What is expected - Please give again, word for word, the line that contains "ν. 4414/2016" and every line after it to the end of the data, with no other lines.

(Dataset records)
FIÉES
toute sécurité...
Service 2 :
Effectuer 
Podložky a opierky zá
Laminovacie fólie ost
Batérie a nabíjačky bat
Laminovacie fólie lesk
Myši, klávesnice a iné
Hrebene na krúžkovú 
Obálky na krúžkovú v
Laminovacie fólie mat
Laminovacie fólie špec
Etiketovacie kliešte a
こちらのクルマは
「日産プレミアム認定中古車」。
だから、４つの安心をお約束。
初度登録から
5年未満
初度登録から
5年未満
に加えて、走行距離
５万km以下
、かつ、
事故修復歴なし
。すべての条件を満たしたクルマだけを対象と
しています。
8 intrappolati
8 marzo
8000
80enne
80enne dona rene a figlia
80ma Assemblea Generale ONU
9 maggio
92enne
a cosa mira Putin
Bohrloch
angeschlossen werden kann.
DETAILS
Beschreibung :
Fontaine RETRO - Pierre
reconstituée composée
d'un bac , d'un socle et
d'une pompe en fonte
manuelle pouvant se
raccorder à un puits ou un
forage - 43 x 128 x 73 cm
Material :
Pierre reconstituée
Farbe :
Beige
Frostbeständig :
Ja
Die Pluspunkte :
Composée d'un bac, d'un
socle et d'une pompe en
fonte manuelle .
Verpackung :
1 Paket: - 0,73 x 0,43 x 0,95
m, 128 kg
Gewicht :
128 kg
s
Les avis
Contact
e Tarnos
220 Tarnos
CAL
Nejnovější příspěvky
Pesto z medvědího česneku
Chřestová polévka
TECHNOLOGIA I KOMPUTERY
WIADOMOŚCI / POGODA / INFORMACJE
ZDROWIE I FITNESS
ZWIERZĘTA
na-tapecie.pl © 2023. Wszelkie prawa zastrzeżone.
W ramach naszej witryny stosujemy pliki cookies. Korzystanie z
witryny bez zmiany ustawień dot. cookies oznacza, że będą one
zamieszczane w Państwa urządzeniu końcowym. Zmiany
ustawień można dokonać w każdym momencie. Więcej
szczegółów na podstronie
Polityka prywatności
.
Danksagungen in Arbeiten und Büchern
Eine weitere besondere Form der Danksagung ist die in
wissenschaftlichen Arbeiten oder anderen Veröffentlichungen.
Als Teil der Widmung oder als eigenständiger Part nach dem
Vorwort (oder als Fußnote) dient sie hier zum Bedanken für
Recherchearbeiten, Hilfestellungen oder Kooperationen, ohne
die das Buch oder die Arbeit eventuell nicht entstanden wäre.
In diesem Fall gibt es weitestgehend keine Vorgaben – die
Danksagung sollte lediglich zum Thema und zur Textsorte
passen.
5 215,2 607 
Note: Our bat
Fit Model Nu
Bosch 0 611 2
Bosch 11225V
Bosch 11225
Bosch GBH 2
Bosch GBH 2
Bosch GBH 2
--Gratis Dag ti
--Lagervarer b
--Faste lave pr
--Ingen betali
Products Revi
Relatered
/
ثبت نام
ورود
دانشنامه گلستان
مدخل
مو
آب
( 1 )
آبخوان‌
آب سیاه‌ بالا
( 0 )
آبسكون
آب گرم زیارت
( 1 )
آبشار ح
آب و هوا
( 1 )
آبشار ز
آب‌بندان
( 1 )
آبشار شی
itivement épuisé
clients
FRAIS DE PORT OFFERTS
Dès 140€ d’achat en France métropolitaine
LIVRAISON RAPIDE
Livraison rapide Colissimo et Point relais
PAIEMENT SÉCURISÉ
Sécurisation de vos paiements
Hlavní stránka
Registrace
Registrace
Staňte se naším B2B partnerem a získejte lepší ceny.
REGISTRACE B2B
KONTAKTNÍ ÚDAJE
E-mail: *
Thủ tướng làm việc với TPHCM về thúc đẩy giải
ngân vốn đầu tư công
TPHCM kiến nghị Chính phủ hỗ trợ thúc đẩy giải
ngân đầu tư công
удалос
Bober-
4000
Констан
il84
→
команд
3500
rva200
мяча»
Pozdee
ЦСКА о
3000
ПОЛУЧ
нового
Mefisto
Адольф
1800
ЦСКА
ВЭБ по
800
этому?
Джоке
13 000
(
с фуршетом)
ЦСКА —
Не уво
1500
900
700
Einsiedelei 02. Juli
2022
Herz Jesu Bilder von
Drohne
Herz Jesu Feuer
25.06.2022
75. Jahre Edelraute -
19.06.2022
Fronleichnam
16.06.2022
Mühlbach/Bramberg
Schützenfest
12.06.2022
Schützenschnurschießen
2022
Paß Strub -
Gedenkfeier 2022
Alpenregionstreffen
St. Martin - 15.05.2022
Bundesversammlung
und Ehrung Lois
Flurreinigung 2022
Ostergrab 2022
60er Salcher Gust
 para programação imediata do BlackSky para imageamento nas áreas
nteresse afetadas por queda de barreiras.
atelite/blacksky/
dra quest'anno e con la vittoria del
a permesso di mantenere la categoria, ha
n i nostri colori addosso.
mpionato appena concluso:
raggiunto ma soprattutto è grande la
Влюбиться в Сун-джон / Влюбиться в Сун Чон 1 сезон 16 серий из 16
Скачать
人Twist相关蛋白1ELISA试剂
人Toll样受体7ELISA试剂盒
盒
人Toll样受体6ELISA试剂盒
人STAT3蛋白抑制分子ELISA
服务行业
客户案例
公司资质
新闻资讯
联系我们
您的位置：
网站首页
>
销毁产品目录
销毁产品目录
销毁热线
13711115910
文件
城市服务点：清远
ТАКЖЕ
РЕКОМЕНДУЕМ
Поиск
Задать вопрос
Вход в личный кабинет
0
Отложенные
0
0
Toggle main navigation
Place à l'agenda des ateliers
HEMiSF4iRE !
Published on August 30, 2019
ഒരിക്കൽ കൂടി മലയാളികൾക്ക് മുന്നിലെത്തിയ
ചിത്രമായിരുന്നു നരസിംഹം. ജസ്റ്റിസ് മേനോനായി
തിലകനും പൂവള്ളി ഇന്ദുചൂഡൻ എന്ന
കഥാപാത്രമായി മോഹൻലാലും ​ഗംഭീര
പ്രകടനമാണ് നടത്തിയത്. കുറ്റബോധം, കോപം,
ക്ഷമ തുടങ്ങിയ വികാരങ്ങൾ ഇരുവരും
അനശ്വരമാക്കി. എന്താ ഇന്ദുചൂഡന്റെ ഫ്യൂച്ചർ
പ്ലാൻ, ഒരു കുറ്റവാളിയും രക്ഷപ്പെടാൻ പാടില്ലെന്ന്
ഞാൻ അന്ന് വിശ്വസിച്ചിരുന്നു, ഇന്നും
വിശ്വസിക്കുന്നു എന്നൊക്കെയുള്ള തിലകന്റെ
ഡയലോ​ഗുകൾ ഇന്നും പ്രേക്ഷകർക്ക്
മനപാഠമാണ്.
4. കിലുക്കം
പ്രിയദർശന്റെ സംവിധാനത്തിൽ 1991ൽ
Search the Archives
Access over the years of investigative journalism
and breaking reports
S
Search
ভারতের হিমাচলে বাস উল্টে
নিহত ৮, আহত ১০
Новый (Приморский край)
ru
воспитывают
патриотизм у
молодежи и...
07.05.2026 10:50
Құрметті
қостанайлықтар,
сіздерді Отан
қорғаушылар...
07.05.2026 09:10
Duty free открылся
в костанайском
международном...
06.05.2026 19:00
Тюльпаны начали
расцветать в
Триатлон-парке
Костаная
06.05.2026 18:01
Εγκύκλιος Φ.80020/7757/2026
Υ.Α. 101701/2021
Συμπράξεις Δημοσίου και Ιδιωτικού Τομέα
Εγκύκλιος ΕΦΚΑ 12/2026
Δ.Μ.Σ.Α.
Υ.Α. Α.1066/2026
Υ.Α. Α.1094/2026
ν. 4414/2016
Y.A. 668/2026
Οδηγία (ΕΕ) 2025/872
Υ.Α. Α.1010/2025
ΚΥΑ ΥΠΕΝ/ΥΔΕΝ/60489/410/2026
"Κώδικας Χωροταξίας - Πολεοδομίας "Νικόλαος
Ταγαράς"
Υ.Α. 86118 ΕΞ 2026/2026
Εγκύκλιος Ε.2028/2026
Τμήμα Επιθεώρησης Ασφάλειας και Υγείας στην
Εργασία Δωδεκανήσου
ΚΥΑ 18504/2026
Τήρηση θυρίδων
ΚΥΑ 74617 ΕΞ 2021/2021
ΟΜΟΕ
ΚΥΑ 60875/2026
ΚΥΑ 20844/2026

Your solution -
ν. 4414/2016
Y.A. 668/2026
Οδηγία (ΕΕ) 2025/872
Υ.Α. Α.1010/2025
ΚΥΑ ΥΠΕΝ/ΥΔΕΝ/60489/410/2026
"Κώδικας Χωροταξίας - Πολεοδομίας "Νικόλαος
Ταγαράς"
Υ.Α. 86118 ΕΞ 2026/2026
Εγκύκλιος Ε.2028/2026
Τμήμα Επιθεώρησης Ασφάλειας και Υγείας στην
Εργασία Δωδεκανήσου
ΚΥΑ 18504/2026
Τήρηση θυρίδων
ΚΥΑ 74617 ΕΞ 2021/2021
ΟΜΟΕ
ΚΥΑ 60875/2026
ΚΥΑ 20844/2026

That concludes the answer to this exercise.